[Saved entries]
__________

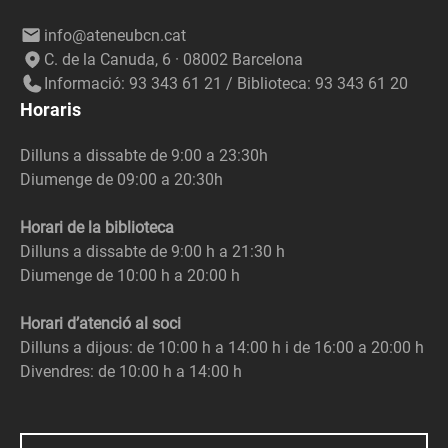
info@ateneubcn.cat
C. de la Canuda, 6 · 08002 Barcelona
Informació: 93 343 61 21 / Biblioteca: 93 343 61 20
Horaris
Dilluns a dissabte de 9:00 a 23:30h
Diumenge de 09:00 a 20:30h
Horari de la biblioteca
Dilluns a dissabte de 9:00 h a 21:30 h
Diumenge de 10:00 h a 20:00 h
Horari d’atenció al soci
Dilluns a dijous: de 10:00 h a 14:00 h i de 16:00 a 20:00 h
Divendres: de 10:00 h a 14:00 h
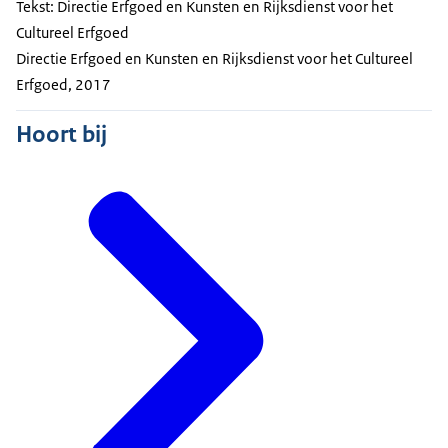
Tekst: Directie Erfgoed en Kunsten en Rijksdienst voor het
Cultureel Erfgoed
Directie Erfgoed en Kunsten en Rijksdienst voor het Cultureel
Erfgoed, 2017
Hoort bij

__________

Problem to work on: If a line in the records above includes the string "Rijksdienst", copy it.

Solution to the problem:
Tekst: Directie Erfgoed en Kunsten en Rijksdienst voor het
Directie Erfgoed en Kunsten en Rijksdienst voor het Cultureel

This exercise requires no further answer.